==== EXCERPTED DATA ====
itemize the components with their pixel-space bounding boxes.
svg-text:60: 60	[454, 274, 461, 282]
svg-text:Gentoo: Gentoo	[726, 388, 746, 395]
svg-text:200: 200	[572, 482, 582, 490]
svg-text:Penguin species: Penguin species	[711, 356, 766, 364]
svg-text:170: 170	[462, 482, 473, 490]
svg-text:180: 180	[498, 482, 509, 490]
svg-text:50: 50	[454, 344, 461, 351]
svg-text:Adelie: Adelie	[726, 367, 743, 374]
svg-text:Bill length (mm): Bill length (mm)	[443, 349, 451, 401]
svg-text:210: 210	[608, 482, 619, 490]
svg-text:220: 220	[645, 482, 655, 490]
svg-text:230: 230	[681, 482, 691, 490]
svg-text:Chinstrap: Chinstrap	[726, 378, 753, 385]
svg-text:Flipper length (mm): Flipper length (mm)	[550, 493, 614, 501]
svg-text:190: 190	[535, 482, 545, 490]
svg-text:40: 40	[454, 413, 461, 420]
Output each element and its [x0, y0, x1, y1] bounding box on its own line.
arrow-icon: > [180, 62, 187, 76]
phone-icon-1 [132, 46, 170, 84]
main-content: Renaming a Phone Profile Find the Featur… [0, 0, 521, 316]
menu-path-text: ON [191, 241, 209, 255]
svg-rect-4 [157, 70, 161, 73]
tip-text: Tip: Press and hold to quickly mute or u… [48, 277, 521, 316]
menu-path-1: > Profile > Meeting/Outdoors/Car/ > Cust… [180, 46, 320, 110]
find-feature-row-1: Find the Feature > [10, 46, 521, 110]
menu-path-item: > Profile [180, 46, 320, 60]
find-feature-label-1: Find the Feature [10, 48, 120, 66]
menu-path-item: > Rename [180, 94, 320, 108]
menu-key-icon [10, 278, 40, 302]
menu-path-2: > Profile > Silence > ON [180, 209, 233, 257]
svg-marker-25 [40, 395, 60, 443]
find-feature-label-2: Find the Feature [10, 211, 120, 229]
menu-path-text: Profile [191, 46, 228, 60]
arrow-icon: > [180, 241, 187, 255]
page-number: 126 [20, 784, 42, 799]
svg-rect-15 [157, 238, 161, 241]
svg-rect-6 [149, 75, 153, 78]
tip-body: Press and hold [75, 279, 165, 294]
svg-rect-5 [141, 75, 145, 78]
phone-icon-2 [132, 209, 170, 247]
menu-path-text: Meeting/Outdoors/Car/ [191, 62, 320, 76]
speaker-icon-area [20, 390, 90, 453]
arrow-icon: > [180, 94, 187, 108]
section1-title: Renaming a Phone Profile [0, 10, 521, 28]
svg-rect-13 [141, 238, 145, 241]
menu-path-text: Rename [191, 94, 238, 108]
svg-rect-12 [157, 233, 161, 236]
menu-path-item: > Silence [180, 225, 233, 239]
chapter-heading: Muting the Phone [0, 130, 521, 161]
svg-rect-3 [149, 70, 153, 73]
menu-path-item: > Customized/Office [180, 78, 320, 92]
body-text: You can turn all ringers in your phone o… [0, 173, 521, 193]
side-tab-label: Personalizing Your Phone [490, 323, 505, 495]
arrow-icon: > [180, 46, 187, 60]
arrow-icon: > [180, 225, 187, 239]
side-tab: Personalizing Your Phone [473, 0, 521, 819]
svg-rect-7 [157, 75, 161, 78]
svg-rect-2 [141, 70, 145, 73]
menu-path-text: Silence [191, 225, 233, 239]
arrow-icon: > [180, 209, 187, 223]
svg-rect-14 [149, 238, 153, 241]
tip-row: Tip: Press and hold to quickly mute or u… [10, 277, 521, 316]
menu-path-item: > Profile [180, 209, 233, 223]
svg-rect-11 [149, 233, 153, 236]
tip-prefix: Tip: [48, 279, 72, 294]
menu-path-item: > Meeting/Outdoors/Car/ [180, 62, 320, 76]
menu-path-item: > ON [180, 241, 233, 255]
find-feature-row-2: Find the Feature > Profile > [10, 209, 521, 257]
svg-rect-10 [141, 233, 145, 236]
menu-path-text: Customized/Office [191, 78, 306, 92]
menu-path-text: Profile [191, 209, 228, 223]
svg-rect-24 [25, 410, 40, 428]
====
__EXERCISE DESCRIPTION__. Reading the records above, count the lines that include "hold" and say only how many.

__YOUR RESPONSE__. 3